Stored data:
* * * * * * * * *
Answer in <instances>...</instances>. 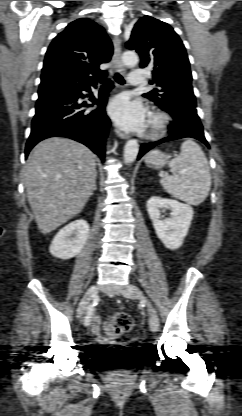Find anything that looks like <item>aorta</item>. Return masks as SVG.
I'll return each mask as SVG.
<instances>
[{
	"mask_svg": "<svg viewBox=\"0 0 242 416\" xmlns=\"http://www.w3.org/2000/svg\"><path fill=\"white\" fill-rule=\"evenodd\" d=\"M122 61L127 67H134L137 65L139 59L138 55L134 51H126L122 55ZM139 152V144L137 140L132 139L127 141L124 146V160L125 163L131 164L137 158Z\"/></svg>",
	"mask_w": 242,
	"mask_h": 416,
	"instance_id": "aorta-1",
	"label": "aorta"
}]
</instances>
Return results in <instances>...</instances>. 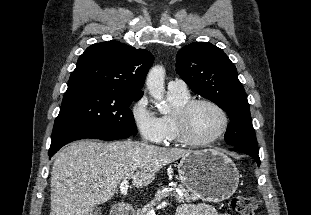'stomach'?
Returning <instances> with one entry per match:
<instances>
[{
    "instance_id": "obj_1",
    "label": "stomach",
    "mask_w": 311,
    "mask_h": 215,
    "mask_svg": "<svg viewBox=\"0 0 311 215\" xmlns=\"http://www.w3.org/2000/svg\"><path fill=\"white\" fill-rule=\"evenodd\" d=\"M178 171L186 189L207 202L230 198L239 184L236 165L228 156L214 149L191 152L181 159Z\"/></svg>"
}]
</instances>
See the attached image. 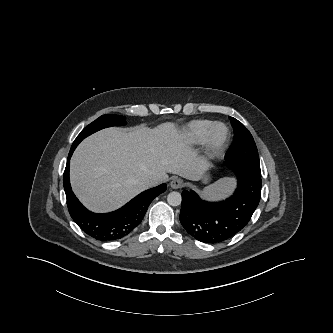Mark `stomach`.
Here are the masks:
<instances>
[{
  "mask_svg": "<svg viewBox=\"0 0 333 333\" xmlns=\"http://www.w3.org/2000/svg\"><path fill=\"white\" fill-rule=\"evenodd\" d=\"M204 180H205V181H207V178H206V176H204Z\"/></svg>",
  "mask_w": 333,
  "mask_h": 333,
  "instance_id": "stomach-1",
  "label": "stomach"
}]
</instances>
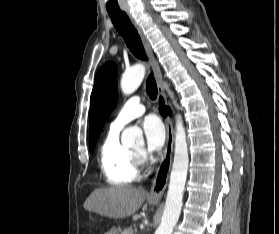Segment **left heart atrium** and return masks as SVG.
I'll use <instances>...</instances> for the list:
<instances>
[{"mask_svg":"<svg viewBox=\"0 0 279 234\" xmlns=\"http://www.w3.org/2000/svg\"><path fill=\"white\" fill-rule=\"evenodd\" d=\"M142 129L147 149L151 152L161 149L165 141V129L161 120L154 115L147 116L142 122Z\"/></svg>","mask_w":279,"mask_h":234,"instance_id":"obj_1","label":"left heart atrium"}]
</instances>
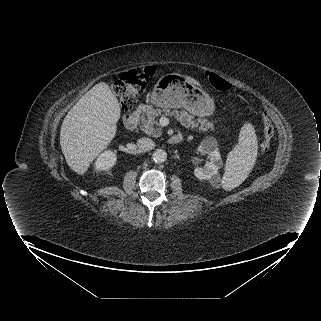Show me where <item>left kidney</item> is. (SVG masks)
* * * * * * * * *
WHAT YOU NEED TO DO: Ignoring the pictures, write out word for word only the lines from the one containing "Segment **left heart" through the last line of the data, both ends included.

COMPLETED EXERCISE:
Segment **left heart atrium** and return masks as SVG.
I'll use <instances>...</instances> for the list:
<instances>
[{"mask_svg":"<svg viewBox=\"0 0 279 234\" xmlns=\"http://www.w3.org/2000/svg\"><path fill=\"white\" fill-rule=\"evenodd\" d=\"M142 129L147 149L151 152L161 149L165 141V129L161 120L154 115L147 116L142 122Z\"/></svg>","mask_w":279,"mask_h":234,"instance_id":"obj_1","label":"left heart atrium"}]
</instances>
Show me where <item>left kidney</item> is. (SVG masks)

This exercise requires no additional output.